The appearance of new Hadoop-based architectures in 2011 has enabled the processing costs for large quantities of data to be reduced drastically, thus enabling companies to use to its full potential all the information available including that coming from unstructured sources. In this scenario, Exprivia has proposed its solutions based on its experience in the "Big Data" world that dates back to when buzzwords were not widespread. This experience has produced "Deep Knowledge", whose algorithms were used to create "Big Knowledge", based on Hadoop architecture.
Exprivia projects are characterized by the innovative management of structured, unstructured or hybrid data with regard to data refinery. The use of the Exprivia proprietary solutions BigKnowledge and Normasearch is particularly significant.
Management of structured and unstructured data
In some cases, the main need is to manage large volumes of mainly structured data. Companies can take advantage of the saving in terms of hardware and the possibility of conducting analyses and performing calculations on the fly, which are normally onerous with standard architectures.
An example of this is a statistical dashboard that offers interactive charts based on a Big Data search engine (ClouderaSearch) to guarantee rapid analyses on independent datasets that depend on the analyst (and thus cannot be calculated in advance). The use of a search engine (and not a standard database) speeds up the entire process significantly.
Another example is a back end system for receipt data, developed on a big data platform (Cloudera), which consists of two principal components:
- printed billing recognition engine. Starting from a photograph of the invoice/receipt, through pattern matching techniques, the system identifies information such as: shop, date and time of payment, total value and single products. A database using HIVE is fed with this data;
- analytical system that, starting from the data collected, checks the penetration of a product on a geolocated demographic profile (the data concerning the profile are collected by the app using a social login or standard registration), the comparisons of sale between different products within the same large-scale retail chain or between competing large-scale retail chains. The information is made available through data access services (in which case, the customer integrates them in the business intelligence systems) or reports based on Pentaho (open source BI solution). The entire system runs under Amazon Cloud.
In other cases, the prevalent amount of unstructured or hybrid data requires the information retrieval capacity of Big Knowledge in searching for and selecting all the necessary information in the open web and internal documents (pdf, word, e-mail, etc.), reducing the information overload through advanced semantic analysis techniques. The artificial intelligence of BK is used by the system to create rules based on the information processed and thus automatically search for the information on the web or silos of documents found. The next step is to structure this information in such a way as to make it available to the customer in a simple and user-friendly way.

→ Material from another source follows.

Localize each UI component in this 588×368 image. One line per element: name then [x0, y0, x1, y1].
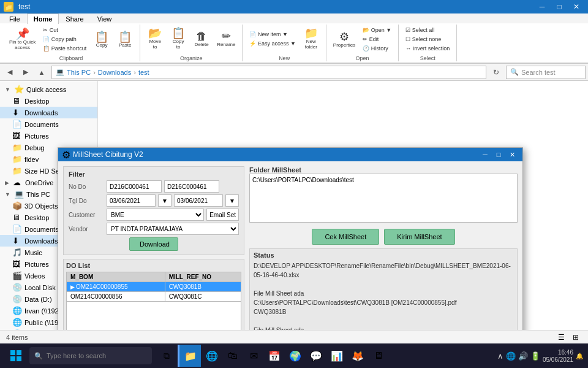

This design versatility gives rise to many interesting solutions:
- Normasearch, for searching the open web for news the selection of which is controlled by rules generated by the system itself, duly instructed;
- DFA for pre-trade reconstruction. The system analyses all the exchanges of information about the deals (voice calls, chats and e-mail) so as to be able to certify that every deal has been closed in compliance with the internal procedures;
- Threat Intelligence, which uses the information retrieval component of Big Knowledge to search for information about new cyber attacks not only related to security regulations, both on the open web and on the deep web. In this case, the data is classified using Expert System’s "Cogito" product;
- Competitive Intelligence, to search a series of profiled sites for information about tenders. Items useful for analysis (contractor, price, type of construction, duration of contract, etc.) are structured on a traditional DB, thus significantly reducing the time required by the analysts to retrieve this data;
- Asset Protection to monitor all the exchanges of information about documents protected by non-disclosure agreements. The system creates a graphical display of all exchanges for forensic purposes, as it can determine whether the issue is protected and the way in which it is protected.
The management of data in all forms is supplemented with the Data Lake construction activity, that is, the fundamental Big Data infrastructure, which contains all the detailed information available about the customers, which will be put at the disposal of the in-house data scientists for subsequent processing.